You’re correct about “there might be a trailing or leading empty line” because it always depends what’s in the serial buffer at the time the sample is taken. I think my solution of averaging elements 5 through 44 works fine, this part of the software is not critical, although having a larger number would be more accurate.

So if I went with the Ubound suggestion, would this part of the code be correct:

[code]calibrationArray = tempBuffer.Trim.Split(EndOfLine.Windows)

dim x, count as Integer
dim calAverage as Double

for i as integer = 0 to calibrationArray.Ubound
x = val(calibrationArray(i))
count = count + x
next

calAverage = round(count / (calibrationArray.Ubound+1))[/code]

I’m not 100% about that last line of code. (calibrationArray.Ubound+1) should give me the correct number of elements to divide by? I guess I should just test it.
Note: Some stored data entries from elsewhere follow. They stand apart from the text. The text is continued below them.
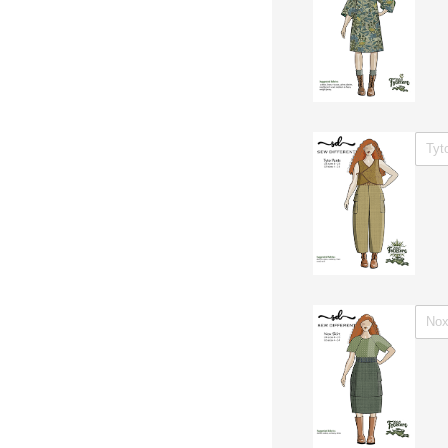
WITH 
WITH 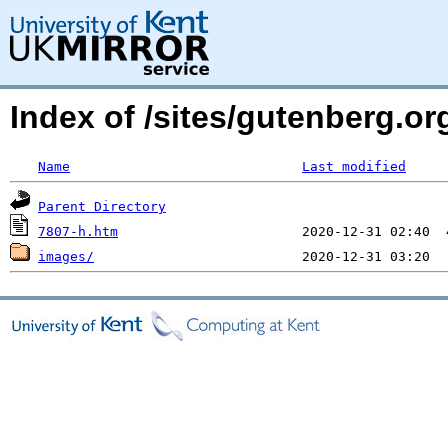
Index of /sites/gutenberg.or
Name
Last modified
Parent Directory
7807-h.htm
images/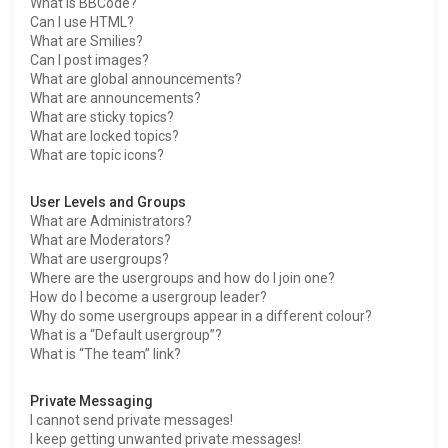
What is BBCode?
Can I use HTML?
What are Smilies?
Can I post images?
What are global announcements?
What are announcements?
What are sticky topics?
What are locked topics?
What are topic icons?
User Levels and Groups
What are Administrators?
What are Moderators?
What are usergroups?
Where are the usergroups and how do I join one?
How do I become a usergroup leader?
Why do some usergroups appear in a different colour?
What is a “Default usergroup”?
What is “The team” link?
Private Messaging
I cannot send private messages!
I keep getting unwanted private messages!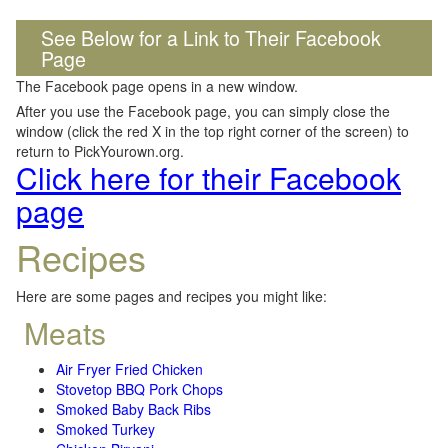
See Below for a Link to Their Facebook
Page
The Facebook page opens in a new window.
After you use the Facebook page, you can simply close the
window (click the red X in the top right corner of the screen) to
return to PickYourown.org.
Click here for their Facebook
page
Recipes
Here are some pages and recipes you might like:
Meats
Air Fryer Fried Chicken
Stovetop BBQ Pork Chops
Smoked Baby Back Ribs
Smoked Turkey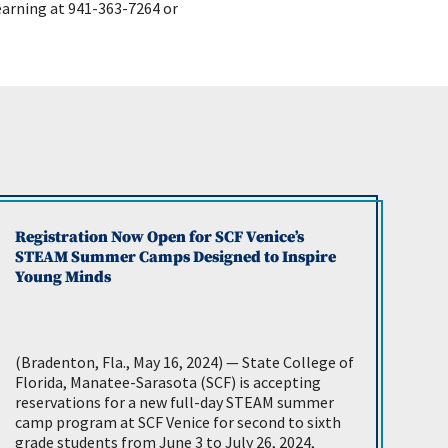
earning at 941-363-7264 or
Registration Now Open for SCF Venice’s
STEAM Summer Camps Designed to Inspire
Young Minds
(Bradenton, Fla., May 16, 2024) — State College of
Florida, Manatee-Sarasota (SCF) is accepting
reservations for a new full-day STEAM summer
camp program at SCF Venice for second to sixth
grade students from June 3 to July 26, 2024,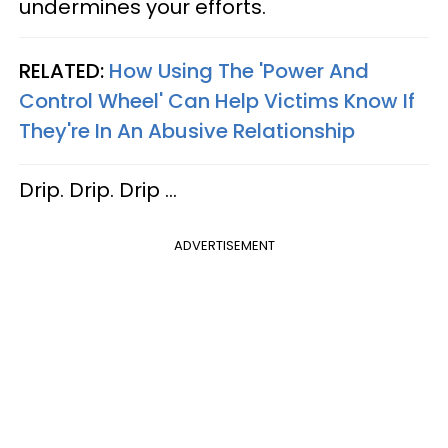
undermines your efforts.
RELATED:
How Using The 'Power And
Control Wheel' Can Help Victims Know If
They're In An Abusive Relationship
Drip. Drip. Drip …
ADVERTISEMENT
The EndOfLine constant is just a stand-in for characters that comprise the default EOL on the current platform, but it seems your data is consistently using CR/LF independent on the software host, so EndOfLine.Windows will split your data consistently across all platforms.

If you want to avoid all doubt, do this:

``````tempBuffer = ReplaceLineEndings( tempBuffer.Trim, EndOfLine )
calibrationArray = tempBuffer.Split( EndOfLine )``````

This will ensure that you know exactly which EOL character is used by replacing them with the current platform EOL. The Split will then look for that EOL to do its work. The specific EOL character(s) used becomes irrelevant.

As for the rest of the code and your use of a double and Ubound, it looks good. Yes, adding 1 to Ubound is the right move since that will give you the true 1-based count of elements, and that’s what you want for an average.